Из всех понятий, которые мы используем для передачи своих чувств и состояний, нет, пожалуй, более возвышенного и в то же время более затасканного и опошленного, чем любовь. Мы с пафосом вторим Священному Писанию, что Бог есть Любовь. Мы говорим о любви к ближнему. И в то же время мы утверждаем: «Я так люблю поесть», «Я люблю ходить в кино», «Я люблю пиво» и т. п. Что же стоит за столь всеобъемлющим словом и что мы имеем в виду, когда заявляем: «Я люблю своего ребенка»?

Заранее предвидятся возражения некоторых читателей. Разве можно любовь подвергнуть безжалостному анатомированию? Разве любовь не есть нечто загадочное, в сущности своей неопределимое и доступное лишь в непосредственном переживании? С этим нельзя не согласиться. Поэтому и говорить мы будем не о любви как таковой, а о чувствах, питаемых матерью к ребенку и ребенком к матери. А вот тут-то п важно понять, всегда ли эти отношения основаны на любви.

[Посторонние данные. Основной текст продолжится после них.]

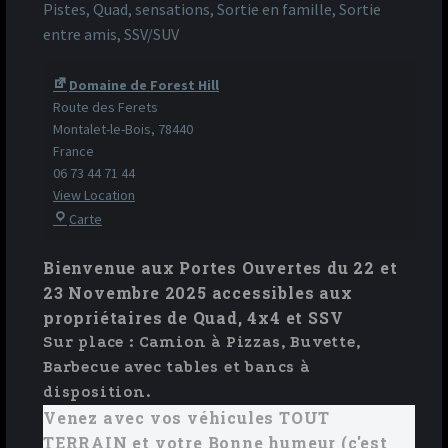
Pistes, Quad, sensations, Sortie en famille, Sortie
entre amis, SSV/SUV
Domaine de Forest Hill
Route des Ferets
Montalet-le-Bois
,
78440
France
06 73 44 71 44
View Location
Carte
Domaine
de
Bienvenue aux Portes Ouvertes du 22 et
Forest
23 Novembre 2025 accessibles aux
Hill
propriétaires de Quad, 4x4 et SSV
Sur place : Camion à Pizzas, Buvette,
Barbecue avec tables et bancs à
disposition.
Venez avec vos véhicules TOUT
TERRAIN et votre Bonne humeur (c'est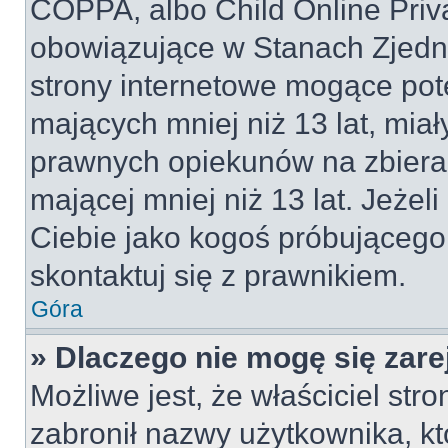
COPPA, albo Child Online Priva
obowiązujące w Stanach Zjed
strony internetowe mogące pote
mających mniej niż 13 lat, mia
prawnych opiekunów na zbieran
mającej mniej niż 13 lat. Jeżeli
Ciebie jako kogoś próbującego
skontaktuj się z prawnikiem.
Góra
» Dlaczego nie mogę się zar
Możliwe jest, że właściciel str
zabronił nazwy użytkownika, kt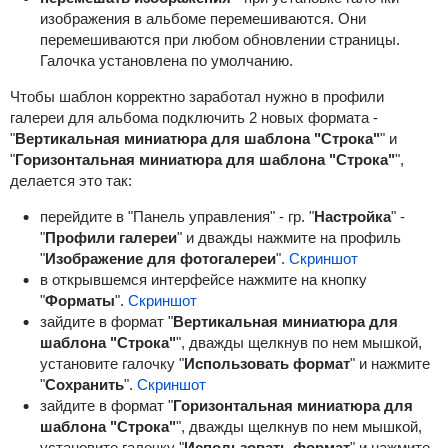
изображения в альбоме перемешиваются. Они
перемешиваются при любом обновлении страницы.
Галочка установлена по умолчанию.
Чтобы шаблон корректно заработал нужно в профили
галереи для альбома подключить 2 новых формата -
"
Вертикальная миниатюра для шаблона "Строка"
" и
"
Горизонтальная миниатюра для шаблона "Строка"
",
делается это так:
перейдите в "Панель управления" - гр. "
Настройка
" -
"
Профили галереи
" и дважды нажмите на профиль
"
Изображение для фотогалереи
".
Скриншот
в открывшемся интерфейсе нажмите на кнопку
"
Форматы
".
Скриншот
зайдите в формат "
Вертикальная миниатюра для
шаблона "Строка"
", дважды щелкнув по нем мышкой,
установите галочку "
Использовать
формат
" и нажмите
"
Сохранить
".
Скриншот
зайдите в формат "
Горизонтальная миниатюра для
шаблона "Строка"
", дважды щелкнув по нем мышкой,
установите галочку "
Использовать формат
" и нажмите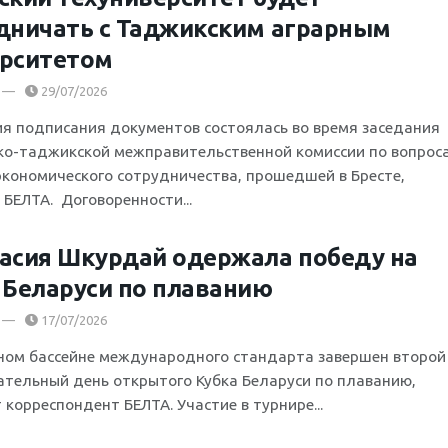
дничать с Таджикским аграрным
рситетом
29/07/2026
я подписания документов состоялась во время заседания
ко-таджикской межправительственной комиссии по вопрос
экономического сотрудничества, прошедшей в Бресте,
 БЕЛТА. Договоренности...
асия Шкурдай одержала победу на
 Беларуси по плаванию
17/07/2026
ном бассейне международного стандарта завершен второй
ательный день открытого Кубка Беларуси по плаванию,
корреспондент БЕЛТА. Участие в турнире...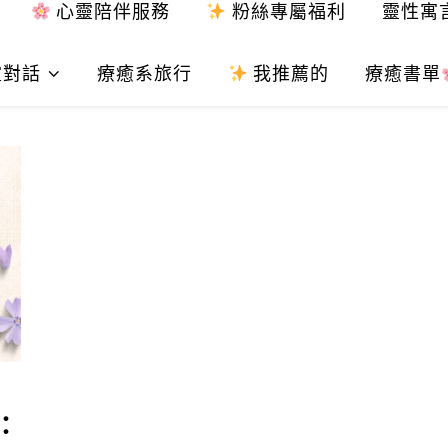
心靈陪伴服務
粉絲專屬福利
靈性寓
靈對話
療癒系旅行
我推薦的
療癒書單
：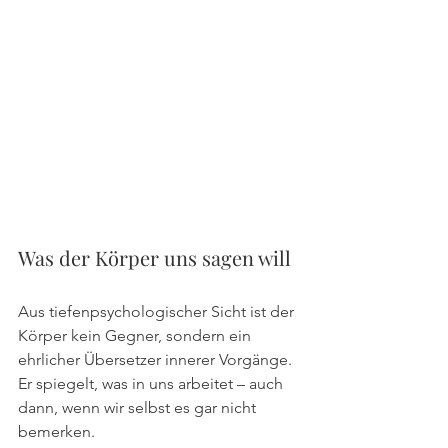
Was der Körper uns sagen will
Aus tiefenpsychologischer Sicht ist der 
Körper kein Gegner, sondern ein 
ehrlicher Übersetzer innerer Vorgänge.
Er spiegelt, was in uns arbeitet – auch 
dann, wenn wir selbst es gar nicht 
bemerken.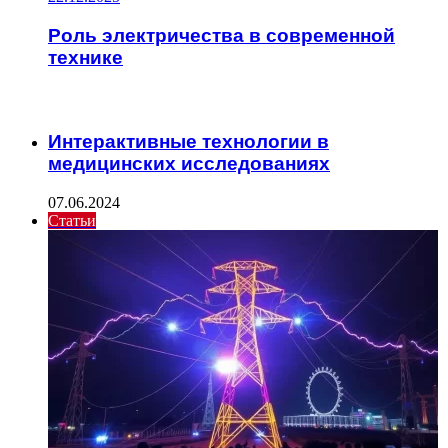
Роль электричества в современной
технике
ИНТЕРЕСНОЕ
Интерактивные технологии в
медицинских исследованиях
07.06.2024
Статьи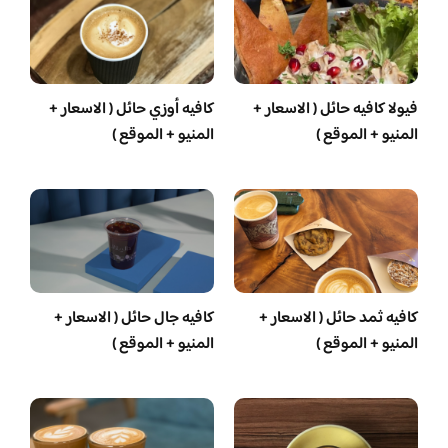
فيولا كافيه حائل ( الاسعار +
كافيه أوزي حائل ( الاسعار +
المنيو + الموقع )
المنيو + الموقع )
كافيه ثمد حائل ( الاسعار +
كافيه جال حائل ( الاسعار +
المنيو + الموقع )
المنيو + الموقع )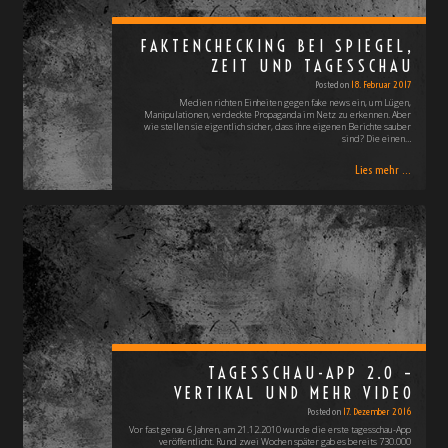
FAKTENCHECKING BEI SPIEGEL,
ZEIT UND TAGESSCHAU
Posted on
18. Februar 2017
Medien richten Einheiten gegen fake news ein, um Lügen,
Manipulationen, verdeckte Propaganda im Netz zu erkennen. Aber
wie stellen sie eigentlich sicher, dass ihre eigenen Berichte sauber
sind? Die einen…
Lies mehr ...
TAGESSCHAU-APP 2.0 –
VERTIKAL UND MEHR VIDEO
Posted on
17. Dezember 2016
Vor fast genau 6 Jahren, am 21.12.2010 wurde die erste tagesschau-App
veröffentlicht. Rund zwei Wochen später gab es bereits 730.000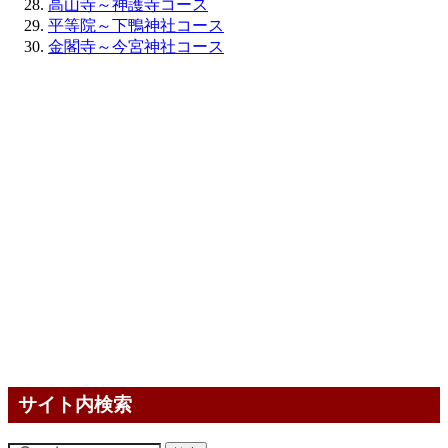
高山寺～神護寺コース
平等院～下鴨神社コース
金閣寺～今宮神社コース
サイト内検索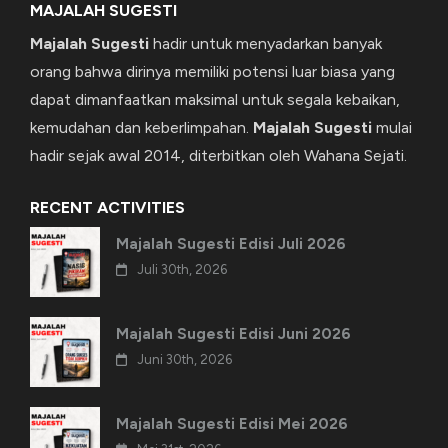
MAJALAH SUGESTI
Majalah Sugesti
hadir untuk menyadarkan banyak
orang bahwa dirinya memiliki potensi luar biasa yang
dapat dimanfaatkan maksimal untuk segala kebaikan,
kemudahan dan keberlimpahan.
Majalah Sugesti
mulai
hadir sejak awal 2014, diterbitkan oleh Wahana Sejati.
RECENT ACTIVITIES
Majalah Sugesti Edisi Juli 2026
Juli 30th, 2026
Majalah Sugesti Edisi Juni 2026
Juni 30th, 2026
Majalah Sugesti Edisi Mei 2026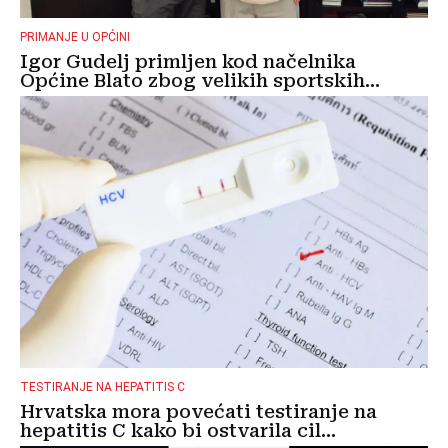
PRIMANJE U OPĆINI
Igor Gudelj primljen kod načelnika
Općine Blato zbog velikih sportskih...
TESTIRANJE NA HEPATITIS C
Hrvatska mora povećati testiranje na
hepatitis C kako bi ostvarila cil...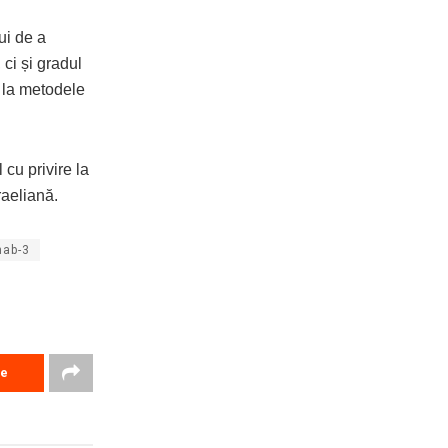
ui de a
 ci și gradul
ce la metodele
cu privire la
raeliană.
ab-3
re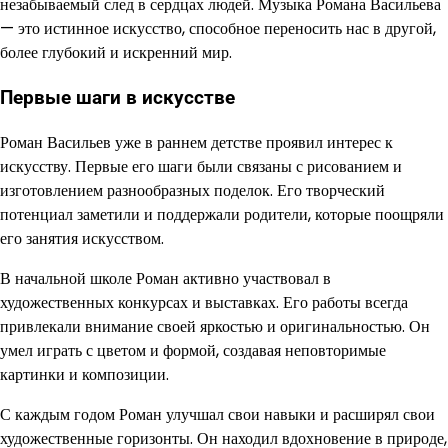
незабываемый след в сердцах людей. Музыка Романа Васильева
— это истинное искусство, способное переносить нас в другой,
более глубокий и искренний мир.
Первые шаги в искусстве
Роман Васильев уже в раннем детстве проявил интерес к
искусству. Первые его шаги были связаны с рисованием и
изготовлением разнообразных поделок. Его творческий
потенциал заметили и поддержали родители, которые поощряли
его занятия искусством.
В начальной школе Роман активно участвовал в
художественных конкурсах и выставках. Его работы всегда
привлекали внимание своей яркостью и оригинальностью. Он
умел играть с цветом и формой, создавая неповторимые
картинки и композиции.
С каждым годом Роман улучшал свои навыки и расширял свои
художественные горизонты. Он находил вдохновение в природе,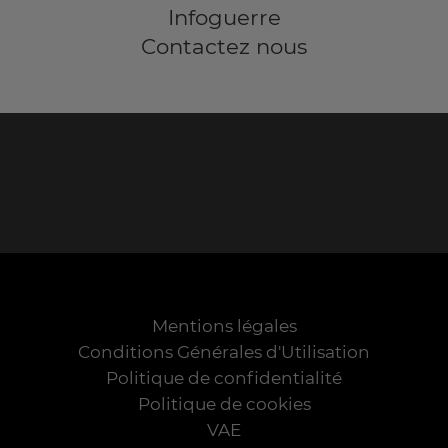
Infoguerre
Contactez nous
Mentions légales
Conditions Générales d'Utilisation
Politique de confidentialité
Politique de cookies
VAE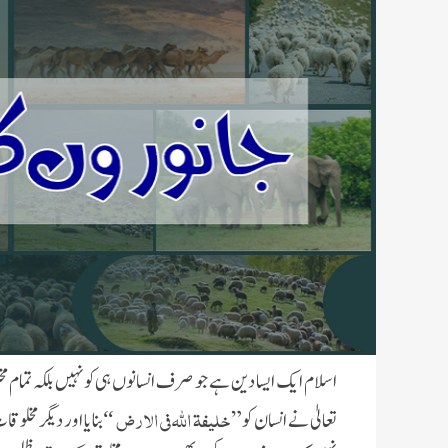
اسلام ایک ایسا دین ہے جو صرف انسانوں ہی کو نہیں بلکہ تمام
خلیفۃ اللہ فی الارض
تعالیٰ نے انسان کو”
بنایا اور دیگر مخل
“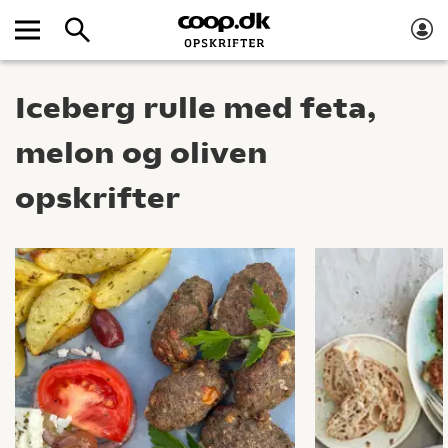
Iceberg rulle med feta,
melon og oliven
opskrifter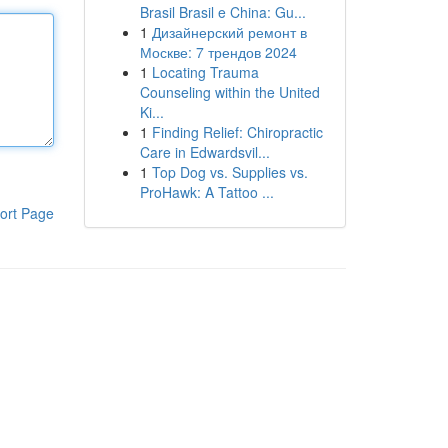
Brasil Brasil e China: Gu...
1
Дизайнерский ремонт в
Москве: 7 трендов 2024
1
Locating Trauma
Counseling within the United
Ki...
1
Finding Relief: Chiropractic
Care in Edwardsvil...
1
Top Dog vs. Supplies vs.
ProHawk: A Tattoo ...
ort Page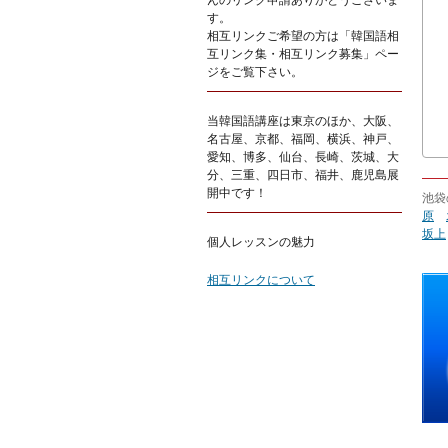
んのリンク申請ありがとうございま
す。
相互リンクご希望の方は「韓国語相
互リンク集・相互リンク募集」ペー
ジをご覧下さい。
当韓国語講座は東京のほか、大阪、
名古屋、京都、福岡、横浜、神戸、
愛知、博多、仙台、長崎、茨城、大
分、三重、四日市、福井、鹿児島展
開中です！
池袋
原
坂上
個人レッスンの魅力
相互リンクについて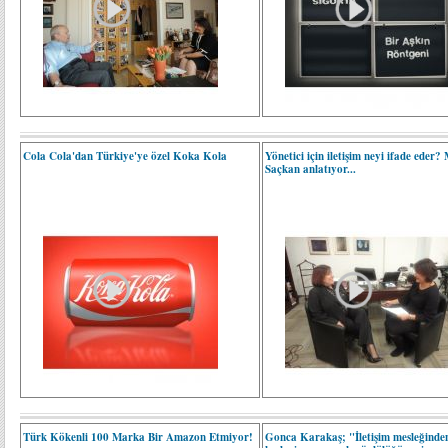
Cola Cola'dan Türkiye'ye özel Koka Kola
Yönetici için iletişim neyi ifade eder?
Saçkan anlatıyor...
Türk Kökenli 100 Marka Bir Amazon Etmiyor!
Gonca Karakaş; "İletişim mesleğinde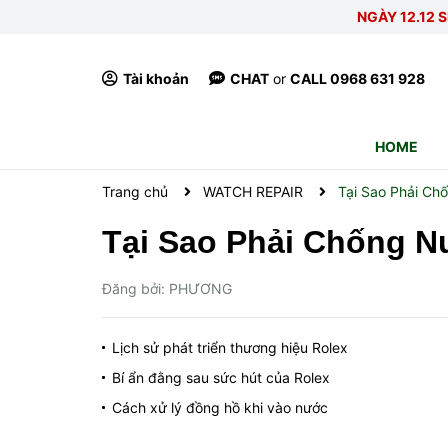
NGÀY 12.12 S
Tài khoản
CHAT
or
CALL 0968 631 928
HOME
Trang chủ
WATCH REPAIR
Tại Sao Phải C
Tại Sao Phải Chống 
Đăng bởi: PHƯƠNG
Lịch sử phát triển thương hiệu Rolex
Bí ẩn đằng sau sức hút của Rolex
Cách xử lý đồng hồ khi vào nước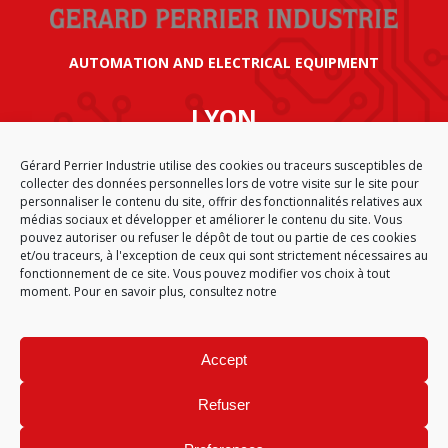
AUTOMATION AND ELECTRICAL EQUIPMENT
LYON
SIÈGE SOCIAL GÉRARD PERRIER INDUSTRIE
Gérard Perrier Industrie utilise des cookies ou traceurs susceptibles de
AIRPARC – 160 rue de Norvège
collecter des données personnelles lors de votre visite sur le site pour
CS 50009
personnaliser le contenu du site, offrir des fonctionnalités relatives aux
69125 LYON AÉROPORT SAINT EXUPÉRY
médias sociaux et développer et améliorer le contenu du site. Vous
FRANCE
pouvez autoriser ou refuser le dépôt de tout ou partie de ces cookies
et/ou traceurs, à l'exception de ceux qui sont strictement nécessaires au
fonctionnement de ce site. Vous pouvez modifier vos choix à tout
moment. Pour en savoir plus, consultez notre
CGA
SITEMAP
LEGAL NOTICE
PERSONAL DATA
COOKIE POLICY (EU)
Accept
© 2026
Refuser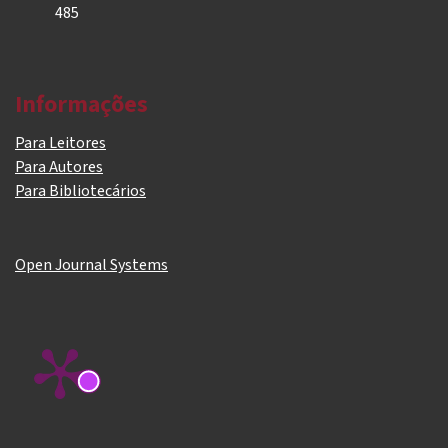
485
Informações
Para Leitores
Para Autores
Para Bibliotecários
Open Journal Systems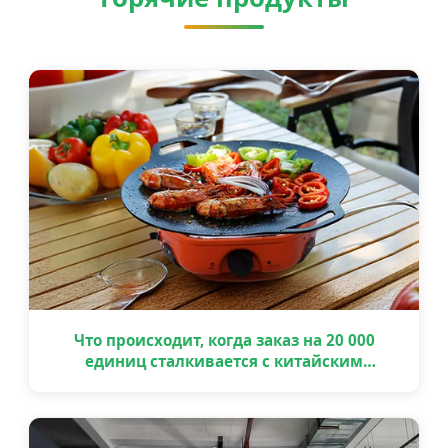
Что происходит, когда заказ на 20 000
единиц сталкивается с китайским
праздником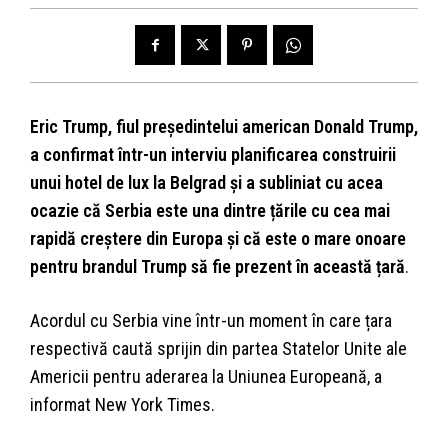
Eric Trump, fiul președintelui american Donald Trump,
a confirmat într-un interviu planificarea construirii
unui hotel de lux la Belgrad și a subliniat cu acea
ocazie că Serbia este una dintre țările cu cea mai
rapidă creștere din Europa și că este o mare onoare
pentru brandul Trump să fie prezent în această țară
.
Acordul cu Serbia vine într-un moment în care țara
respectivă caută sprijin din partea Statelor Unite ale
Americii pentru aderarea la Uniunea Europeană, a
informat New York Times.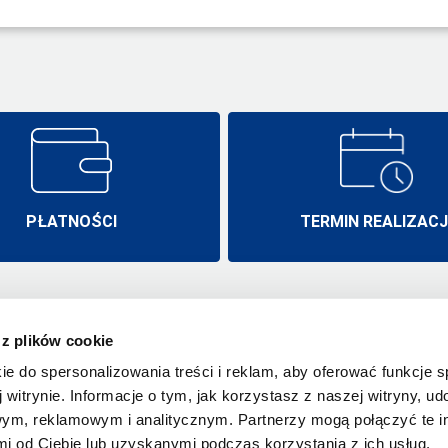
PŁATNOŚCI
TERMIN REALIZACJ
 z plików cookie
Emtigo.pl
Termin realizac
Wysogotowo, ul. Laurowa 19A/2
ie do spersonalizowania treści i reklam, aby oferować funkcje 
Płatności
62-081 Przeźmierowo
 witrynie. Informacje o tym, jak korzystasz z naszej witryny, u
Polska
Wysyłka
ym, reklamowym i analitycznym. Partnerzy mogą połączyć te i
infolinia: 797-616-870
Kontakt
 od Ciebie lub uzyskanymi podczas korzystania z ich usług.
e-mail:
biuro@emtigo.pl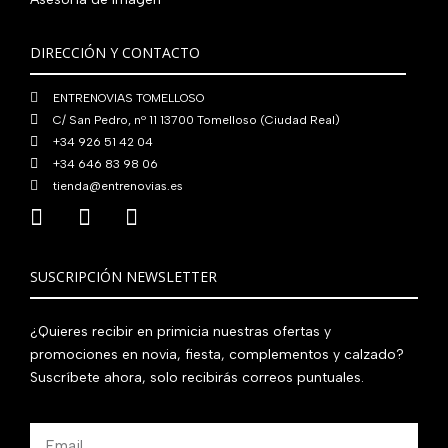
DIRECCIÓN Y CONTACTO
ENTRENOVIAS TOMELLOSO
C/ San Pedro, nº 11 13700 Tomelloso (Ciudad Real)
+34 926 51 42 04
+34 646 83 98 06
tienda@entrenovias.es
SUSCRIPCIÓN NEWSLETTER
¿Quieres recibir en primicia nuestras ofertas y
promociones en novia, fiesta, complementos y calzado?
Suscríbete ahora, solo recibirás correos puntuales.
Email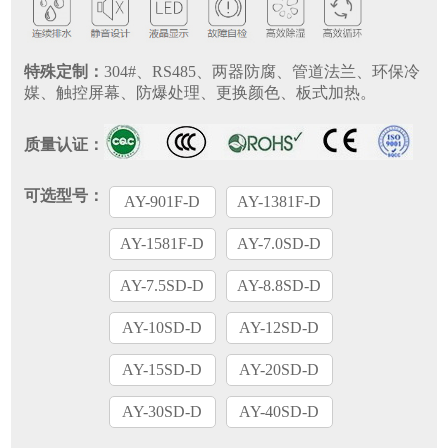
特殊定制：
304#、RS485、两器防腐、管道法兰、环保冷
媒、触控屏幕、防爆处理、更换颜色、板式加热。
质量认证：
可选型号：
AY-901F-D
AY-1381F-D
AY-1581F-D
AY-7.0SD-D
AY-7.5SD-D
AY-8.8SD-D
AY-10SD-D
AY-12SD-D
AY-15SD-D
AY-20SD-D
AY-30SD-D
AY-40SD-D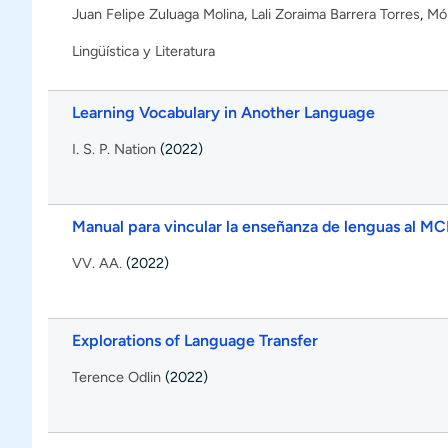
Juan Felipe Zuluaga Molina
,
Lali Zoraima Barrera Torres
,
Món
Lingüística y Literatura
Learning Vocabulary in Another Language
I. S. P. Nation
(2022)
Manual para vincular la enseñanza de lenguas al M
VV. AA.
(2022)
Explorations of Language Transfer
Terence Odlin
(2022)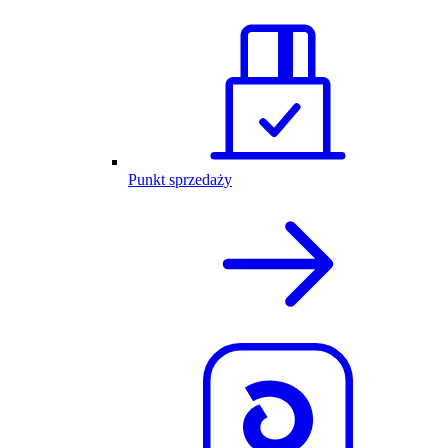
Punkt sprzedaży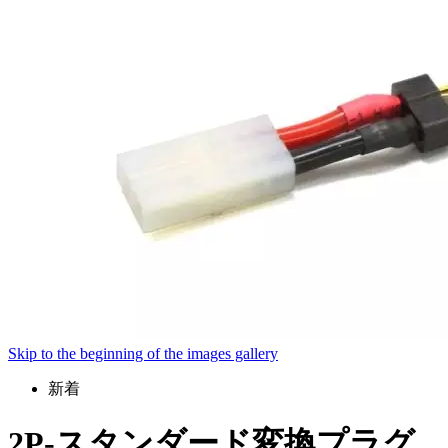
Skip to the beginning of the images gallery
新着
2P-スタンダード変換プラグ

Можно вовсе не задаваться подобными вопросами, считая их лишь поводом для интеллектуальных изысков, так п не дающих однозначных п четких ответов. Разве не испытывает всякая нормальная мать к своему дитю светлых и возвышенных чувств? Чувств, побуждающих жертвовать ради него своими интересами, заботиться о нем и желать ему только хорошего. Если бы только не одно важное обстоятельство. Как пи странно, но именно то, что обычно называется материнской любовью, слишком часто оказывается источником неприятностей как для малыша, так и для матери — болезней, отклонений в развитии на первом году жизни и психологических проблем в более старшем возрасте.

 

Из чего же складываются отношения матери и ребенка? Основа этих отношений была впервые исследована и описана в англоязычной научной литературе во второй половине XX века и получила название бондинга (от англ. bond — связывать, соединять). Когда говорят о «материнском инстинкте», позволяющем матери быть чувствительной к своему малышу, дающем ей возможность безошибочно, как бы интуитивно, «знать» его состояние и потребности, о незримых узах, связывающих мать и младенца, то говорят именно о бондинге. Хотя само понятие бондинга и его значение гораздо шире.

Бондинг — результат тончайших биологических процессов, и его формирование начинается с самого зачатия. Изменения, происходящие в беременной женщине, направлены не только на то, чтобы плод нормально развивался, был выношен и рожден. Происходящие изменения превращают ее в мать, которая, родив малыша, понимает его язык. Каждый неуклюжий жест, гримаса, издаваемые звуки наполняются смыслом. Она каким-то образом «знает» состояние ребенка и не задумываясь правильно действует, исходя из этого «знания».

Бондинг дает интуитивный тип отношений между матерью и ребенком. Замечательные примеры бондинга, позволяющие понять, о чем идет речь, приводит Дж.Ч. Пирс: «В моей книге "Волшебный ребенок" я рассказал об американской матери Джейн Маккеллар, которая наблюдала, как новорожденных детей в Уганде носили на лямках около материнской груди. Пеленок не использовали и, так как младенцы были всегда чистыми, Джейн спросила матерей, как они управляют мочеиспусканием и испражнением кишечника. "Мы просто идем в кусты", — отвечали матери. Но как, спросила Джейн, вы узнаете, когда крошечному младенцу нужно в кусты? Матери изумились: "А как вы узнаете, когда вам нужно идти в кусты?" В Гватемале матери также носят своих новорожденных детей таким же образом, и если новорожденный все еще мочит мать через два-три дня, женщина считается глупой и плохой матерью»1.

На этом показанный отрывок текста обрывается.